As for conformation, the one thing that stands out to me is that he stands under himself. His back legs are nice & straight, though hard to judge his pasterns & feet in the photos. A tiny bit high in the withers but that's common in TB's. Nice short back.
He looks like a _very_ solid horse


----------



## ladybugsgirl (Aug 12, 2009)

Thank you... Ive been emailing the owner about him and everytime we email the more I am starting to really like him
_Posted via Mobile Device_


----------



## drafteventer (Jul 6, 2009)

I think he looks like a sweetie


----------



## Lonannuniel (Jun 13, 2008)

I think he looks lovely! I like his color, and his mane is nice too! and nice title by the way =) it made me chuckle


----------



## ladybugsgirl (Aug 12, 2009)

Someone mention theres a movie called what about bob. Never seen it but heard it was funny. I might make that his show name...haha
_Posted via Mobile Device_


----------



## smrobs (Jul 30, 2008)

He's a nice looking horse. His neck is a little too thick, but that is due to his breeding and the fact that he is pretty overweight. Other than that, his confo looks good. He looks like such a sweetie.


----------



## Xela (Jan 26, 2011)

Definitely needs a diet, however VERY stunning though! What a lovely horse.


----------



## Walkamile (Dec 29, 2008)

Love that good solid bone. Other than losing a bit of weight he is a good looking guy. Curious, is he smooth when riding and does he have a good forward ground covering walk?


----------



## WelcomeStranger28 (Oct 21, 2009)

he looks amazing


----------



## tinyliny (Oct 31, 2009)

I agree with lilruffian; this horse is very soundly built. Just make sure not to let him get overweight, as I bet he'd like to do . Should be an absolutely wonderful trail horse!


----------



## ladybugsgirl (Aug 12, 2009)

Yah these pictures arent recent so im not sure what he looks like know. She said he wouldnt be as chubby but she has no where to keep him off the grass.
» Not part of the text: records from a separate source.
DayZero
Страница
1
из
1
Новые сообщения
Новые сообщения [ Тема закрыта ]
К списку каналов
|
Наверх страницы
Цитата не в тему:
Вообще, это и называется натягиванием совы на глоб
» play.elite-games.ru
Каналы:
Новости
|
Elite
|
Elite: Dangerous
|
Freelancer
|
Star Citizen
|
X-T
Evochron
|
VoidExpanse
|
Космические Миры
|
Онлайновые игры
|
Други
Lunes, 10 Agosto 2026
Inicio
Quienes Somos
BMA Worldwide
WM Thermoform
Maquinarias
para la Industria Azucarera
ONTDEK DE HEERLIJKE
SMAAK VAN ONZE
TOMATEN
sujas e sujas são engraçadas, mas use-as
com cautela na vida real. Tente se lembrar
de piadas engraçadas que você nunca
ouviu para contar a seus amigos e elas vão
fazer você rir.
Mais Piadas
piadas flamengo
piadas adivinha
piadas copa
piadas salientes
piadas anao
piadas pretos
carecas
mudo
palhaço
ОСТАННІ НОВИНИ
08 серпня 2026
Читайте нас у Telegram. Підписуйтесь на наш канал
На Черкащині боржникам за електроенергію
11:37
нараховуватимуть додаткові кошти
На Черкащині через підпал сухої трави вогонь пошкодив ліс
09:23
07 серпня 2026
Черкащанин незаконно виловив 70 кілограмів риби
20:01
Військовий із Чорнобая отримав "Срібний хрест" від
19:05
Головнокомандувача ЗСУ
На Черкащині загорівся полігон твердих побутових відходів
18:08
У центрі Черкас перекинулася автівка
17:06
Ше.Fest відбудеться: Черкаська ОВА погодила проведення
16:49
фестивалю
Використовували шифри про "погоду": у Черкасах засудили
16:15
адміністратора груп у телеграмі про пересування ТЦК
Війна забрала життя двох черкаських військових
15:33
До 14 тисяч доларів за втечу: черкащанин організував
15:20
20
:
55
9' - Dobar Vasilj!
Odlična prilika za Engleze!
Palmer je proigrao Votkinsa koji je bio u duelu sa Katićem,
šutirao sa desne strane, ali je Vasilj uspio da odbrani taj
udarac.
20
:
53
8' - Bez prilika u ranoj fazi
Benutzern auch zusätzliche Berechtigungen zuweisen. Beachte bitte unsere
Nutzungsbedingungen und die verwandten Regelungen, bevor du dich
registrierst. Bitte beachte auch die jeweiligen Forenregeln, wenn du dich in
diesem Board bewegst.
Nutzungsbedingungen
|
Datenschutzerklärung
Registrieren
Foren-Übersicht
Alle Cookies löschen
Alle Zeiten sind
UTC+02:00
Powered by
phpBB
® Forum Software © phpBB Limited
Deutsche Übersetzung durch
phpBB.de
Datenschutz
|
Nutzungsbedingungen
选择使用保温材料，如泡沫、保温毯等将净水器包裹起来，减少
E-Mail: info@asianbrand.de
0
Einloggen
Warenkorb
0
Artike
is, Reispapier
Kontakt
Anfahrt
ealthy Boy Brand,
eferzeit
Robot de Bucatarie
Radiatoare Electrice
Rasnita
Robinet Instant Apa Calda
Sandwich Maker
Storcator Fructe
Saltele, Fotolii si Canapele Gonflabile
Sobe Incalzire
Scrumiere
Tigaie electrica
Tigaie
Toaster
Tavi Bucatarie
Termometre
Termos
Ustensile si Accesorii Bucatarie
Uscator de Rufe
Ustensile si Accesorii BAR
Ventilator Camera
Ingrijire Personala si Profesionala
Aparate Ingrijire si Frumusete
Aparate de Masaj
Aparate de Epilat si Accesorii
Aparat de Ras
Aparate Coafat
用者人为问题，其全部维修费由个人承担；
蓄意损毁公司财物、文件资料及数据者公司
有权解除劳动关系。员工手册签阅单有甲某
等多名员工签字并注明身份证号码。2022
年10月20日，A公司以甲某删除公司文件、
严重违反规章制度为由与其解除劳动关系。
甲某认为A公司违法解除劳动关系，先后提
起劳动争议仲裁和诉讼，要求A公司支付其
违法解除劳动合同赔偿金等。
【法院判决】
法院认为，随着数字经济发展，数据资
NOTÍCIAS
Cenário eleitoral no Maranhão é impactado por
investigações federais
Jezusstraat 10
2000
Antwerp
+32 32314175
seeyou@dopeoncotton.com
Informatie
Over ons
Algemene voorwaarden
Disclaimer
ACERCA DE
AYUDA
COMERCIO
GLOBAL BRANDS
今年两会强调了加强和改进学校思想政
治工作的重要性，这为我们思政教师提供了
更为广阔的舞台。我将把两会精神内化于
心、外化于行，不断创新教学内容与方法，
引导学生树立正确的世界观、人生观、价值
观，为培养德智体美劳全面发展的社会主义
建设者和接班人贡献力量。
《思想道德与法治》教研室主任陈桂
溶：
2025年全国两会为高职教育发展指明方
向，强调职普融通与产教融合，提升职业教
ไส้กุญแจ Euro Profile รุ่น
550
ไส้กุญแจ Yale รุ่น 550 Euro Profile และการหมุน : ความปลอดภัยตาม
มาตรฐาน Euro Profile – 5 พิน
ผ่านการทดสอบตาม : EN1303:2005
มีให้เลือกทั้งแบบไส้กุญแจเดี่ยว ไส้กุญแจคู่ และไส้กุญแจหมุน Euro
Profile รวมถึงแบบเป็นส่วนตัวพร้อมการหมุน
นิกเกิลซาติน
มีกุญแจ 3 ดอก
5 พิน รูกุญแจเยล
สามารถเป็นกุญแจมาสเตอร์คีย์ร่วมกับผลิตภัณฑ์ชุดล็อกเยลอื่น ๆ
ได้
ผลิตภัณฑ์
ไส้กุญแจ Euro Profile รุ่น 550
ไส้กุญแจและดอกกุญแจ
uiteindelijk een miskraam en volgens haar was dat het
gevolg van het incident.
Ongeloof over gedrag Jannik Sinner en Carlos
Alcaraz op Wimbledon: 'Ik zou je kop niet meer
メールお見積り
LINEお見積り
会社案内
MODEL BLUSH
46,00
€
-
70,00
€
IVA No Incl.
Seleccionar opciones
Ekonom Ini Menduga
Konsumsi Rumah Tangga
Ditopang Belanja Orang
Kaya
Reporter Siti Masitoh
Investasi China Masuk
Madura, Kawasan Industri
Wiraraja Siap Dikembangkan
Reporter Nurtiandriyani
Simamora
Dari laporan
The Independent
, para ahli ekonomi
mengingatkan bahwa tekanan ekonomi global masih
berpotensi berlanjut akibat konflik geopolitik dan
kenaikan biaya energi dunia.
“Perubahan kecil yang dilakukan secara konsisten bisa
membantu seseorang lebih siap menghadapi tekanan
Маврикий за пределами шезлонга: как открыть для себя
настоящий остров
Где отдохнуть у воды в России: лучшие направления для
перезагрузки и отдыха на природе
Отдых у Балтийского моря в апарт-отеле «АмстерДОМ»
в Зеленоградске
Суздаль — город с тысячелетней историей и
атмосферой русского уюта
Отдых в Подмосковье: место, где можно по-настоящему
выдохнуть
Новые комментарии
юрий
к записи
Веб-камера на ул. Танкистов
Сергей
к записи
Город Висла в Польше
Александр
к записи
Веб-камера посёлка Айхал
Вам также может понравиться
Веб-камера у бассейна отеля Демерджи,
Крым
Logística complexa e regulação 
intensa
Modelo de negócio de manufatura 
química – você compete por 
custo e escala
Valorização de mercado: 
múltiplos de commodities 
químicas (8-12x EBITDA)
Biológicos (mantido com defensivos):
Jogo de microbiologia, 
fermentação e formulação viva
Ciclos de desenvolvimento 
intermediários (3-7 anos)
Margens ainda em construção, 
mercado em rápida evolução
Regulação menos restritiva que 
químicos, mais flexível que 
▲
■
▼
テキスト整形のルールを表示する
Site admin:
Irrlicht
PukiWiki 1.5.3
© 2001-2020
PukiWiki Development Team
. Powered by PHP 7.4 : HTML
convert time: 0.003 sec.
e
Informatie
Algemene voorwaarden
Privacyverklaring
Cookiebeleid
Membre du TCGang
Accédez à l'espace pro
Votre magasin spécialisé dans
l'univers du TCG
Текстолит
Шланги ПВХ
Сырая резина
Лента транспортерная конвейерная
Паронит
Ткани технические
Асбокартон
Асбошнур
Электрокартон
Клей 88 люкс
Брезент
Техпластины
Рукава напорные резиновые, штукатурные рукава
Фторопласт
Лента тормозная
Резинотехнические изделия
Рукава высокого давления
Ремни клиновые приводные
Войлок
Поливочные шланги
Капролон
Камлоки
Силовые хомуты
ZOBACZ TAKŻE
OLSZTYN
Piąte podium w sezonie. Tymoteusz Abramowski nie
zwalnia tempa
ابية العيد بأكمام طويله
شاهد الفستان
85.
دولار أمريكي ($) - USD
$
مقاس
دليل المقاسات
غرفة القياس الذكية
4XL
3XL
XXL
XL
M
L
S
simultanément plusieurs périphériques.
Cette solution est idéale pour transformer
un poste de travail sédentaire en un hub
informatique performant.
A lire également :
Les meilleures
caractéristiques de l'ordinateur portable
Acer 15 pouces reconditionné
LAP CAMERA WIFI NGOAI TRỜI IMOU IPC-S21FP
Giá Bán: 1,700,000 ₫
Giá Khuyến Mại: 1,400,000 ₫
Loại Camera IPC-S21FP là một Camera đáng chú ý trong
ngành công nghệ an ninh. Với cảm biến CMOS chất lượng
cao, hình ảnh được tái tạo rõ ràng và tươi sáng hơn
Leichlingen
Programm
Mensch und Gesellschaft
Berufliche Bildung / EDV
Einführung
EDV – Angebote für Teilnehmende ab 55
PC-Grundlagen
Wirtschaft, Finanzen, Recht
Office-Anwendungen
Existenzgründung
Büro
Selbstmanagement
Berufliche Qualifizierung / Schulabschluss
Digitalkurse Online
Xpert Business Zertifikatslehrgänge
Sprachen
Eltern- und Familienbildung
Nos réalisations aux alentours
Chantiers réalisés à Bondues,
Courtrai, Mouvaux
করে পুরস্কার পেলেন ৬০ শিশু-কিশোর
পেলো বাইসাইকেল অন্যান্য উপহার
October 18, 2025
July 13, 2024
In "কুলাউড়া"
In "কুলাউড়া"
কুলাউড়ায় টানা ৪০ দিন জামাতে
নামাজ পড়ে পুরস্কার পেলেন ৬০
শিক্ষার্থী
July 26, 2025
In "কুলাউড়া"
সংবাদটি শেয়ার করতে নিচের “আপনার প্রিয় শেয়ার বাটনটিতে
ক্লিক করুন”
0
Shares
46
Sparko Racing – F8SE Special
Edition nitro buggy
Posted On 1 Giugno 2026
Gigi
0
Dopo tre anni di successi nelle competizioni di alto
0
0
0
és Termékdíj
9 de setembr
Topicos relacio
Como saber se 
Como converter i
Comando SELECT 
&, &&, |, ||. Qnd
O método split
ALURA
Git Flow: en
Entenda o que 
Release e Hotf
When I get him hell get regular work and a diet....
_Posted via Mobile Device_


----------



## ladybugsgirl (Aug 12, 2009)

the owner said as soon as the weather clears that shell start working him again. Im hoping to see him within the month or so.


----------



## ladybugsgirl (Aug 12, 2009)

The lady said he walks and trots great but hasnt cantered him in awhile cuz of a small round pen and he has a huge canter
_Posted via Mobile Device_


----------



## ladybugsgirl (Aug 12, 2009)

I guess my only concern is getting a saddle to fit. I am getting a saddle from a wonderful HF member and I hope it works for him as well as Hope....


----------



## ladybugsgirl (Aug 12, 2009)

What would you say his body score would be and how much would you all think he needs to loose. I know being belgian the breed is a heavier breed to begin with so just throw out your opinions.


----------



## ladybugsgirl (Aug 12, 2009)

*UPDATE: Pictures of Bob today...*

Ok so the owner has emailed me recent pictures of Bob. I am also trying to come up with what his colors are going to be. I love to color coordinate things and I was thinking red, maroon or green (even though I hate green i think he would be handsome in it). He sure knows how to pack the pounds away doesn't he.


----------



## myhorsesonador (Jun 21, 2009)

I say teal! any kind of red would clash with his coat.


----------



## Dressage10135 (Feb 11, 2009)

He looks like an awesome horse. I actually have a Belgian/TB of my own and I LOVE him. His name is Peanut and is 17hh. He's super mellow about most things and is a very smooth ride.


----------



## Walkamile (Dec 29, 2008)

Ahhhhh! Peanut has the most lovable face! I haven't ridden a draft in many years, but I do remember the Percheron I rode had a trot that could loosen your back fillings. Her walk was ground covering and her canter was smooth as butter. What I loved the most was her calm, gentle temperament.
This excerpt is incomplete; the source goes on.